La vaccination sera obligatoire dès septembre 2021

La vaccination pourrait être obligatoire dans les écoles et les garderies agréées du Nouveau-Brunswick d’ici deux ans.

Le ministre de l’Éducation et du Développement de la petite enfance veut mettre fin à la possibilité de soustraire ses enfants à l’immunisation pour des raisons morales ou religieuses à partir de la rentrée scolaire 2021.

Dominic Cardy a déposé un projet de loi à l’Assemblée législative, vendredi, pour obliger les directeurs généraux des districts scolaires à refuser l’admission des élèves dont les parents n’auront pas fourni de preuve de vaccination suffisante.

«C’est en grande partie à cause des vaccins que nous vivons plus longtemps et plus en santé qu’autrefois. C’est l’une des plus belles contributions de notre société à l’humanité», avance M. Cardy.

«Il faut protéger nos enfants et respecter la science.»

Les exemptions à la vaccination pour des raisons médicales continueront cependant d’être acceptées.

«Il y a un très petit nombre d’enfants qui sont immunodéprimés parce qu’ils suivent un traitement contre le cancer et ainsi de suite et qui ne peuvent pas se faire vacciner. Il faut absolument protéger cela», précise le ministre.

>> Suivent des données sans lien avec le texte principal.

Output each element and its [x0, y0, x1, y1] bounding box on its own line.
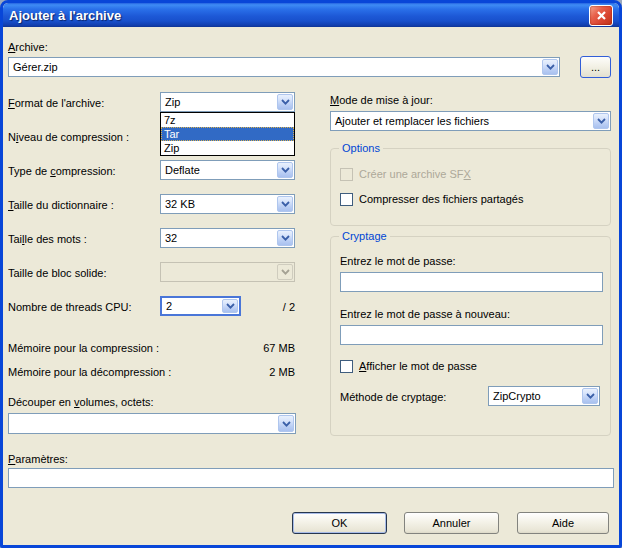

Les changements législatifs proposés concernent seulement les élèves. Dominic Cardy entend toutefois discuter avec les syndicats de la possibilité d’étendre la vaccination obligatoire au personnel des écoles et des garderies.

M. Cardy a déposé son projet de loi alors que douze cas de rougeole ont été détectés dans la région de Saint-Jean au cours des dernières semaines, dont la majorité dans des écoles. La rougeole est une maladie très contagieuse qui peut être prévenue grâce à un vaccin.

Selon la politique en vigueur, les parents peuvent soustraire leurs enfants à la vaccination obligatoire en signant une déclaration d’objection à l’immunisation.

«À l’heure actuelle, il existe une exemption très large qui permet à quiconque de simplement dire qu’il ne veut pas que ses enfants soient vaccinés», déplore Dominic Cardy.

Le ministre n’écarte pas la possibilité que des parents contestent son initiative devant les tribunaux pour défendre leur liberté de conscience ou de religion.

«Je pense que c’est une conversation que nous devons avoir. Nous devons discuter de si nous allons laisser les gens diffuser des informations fausses et dangereuses informations sur les vaccins ou si nous allons défendre la science et les faits.»

En cas de contestation judiciaire, il n’est pas certain que les tribunaux trancheraient  pour le gouvernement, selon la professeure de droit Lorian Hardcastle de l’Université de Calgary. Fredericton pourrait notamment devoir convaincre la cour que l’intérêt public justifie cette atteinte aux droits individuels.

«Le gouvernement pourrait avoir des preuves scientifiques pour démontrer qu’il existe des raisons urgentes d’empiéter sur la liberté de religions des individus», explique Mme Hardcastle.

«Ces groupes pourraient cependant argumenter à leur tour que le gouvernement aurait pu minimiser cette atteinte à leur droit. Par exemple, en Ontario, si vous avez recours à une exemption pour des motifs religieux, ils vous excluront seulement des écoles s’il y a un risque d’éclosion.»

Les partis d’opposition préfèrent faire preuve de prudence au lieu d’appuyer d’emblée l’initiative du ministre de l’Éducation,

«La sécurité et la santé de nos élèves sont primordiales dans cette discussion. Aussi longtemps que ça respecte les droits de la Charte de tout le monde, j’imagine que ça ira de l’avant», a commenté le député libéral Chuck Chiasson.

«Nous n’avons pas seulement besoin d’un projet de loi. Les parents doivent avoir accès à la vaccination pour leurs enfants en temps opportun. Parfois, ça manque de communication. Je pense qu’on pourrait mettre plus d’effort à communiquer avec les familles pour assurer qu’elles aient accès à ces vaccins», a déclaré la députée Megan Mitton du Parti vert.

Le ministre Dominic Cardy espère faire adopter son projet de loi avant la pause estivale à l’Assemblée législative.

Fredericton veut toutefois se donner un peu plus de deux ans avant l’entrée en vigueur de ces changements législatifs

Ce délai permettra notamment la mise en oeuvre du nouveau système électronique de gestion des vaccins annoncé par le gouvernement en janvier.

Cela devrait aussi donner le temps aux parents d’assurer que leurs enfants ont reçu tous les vaccins nécessaires.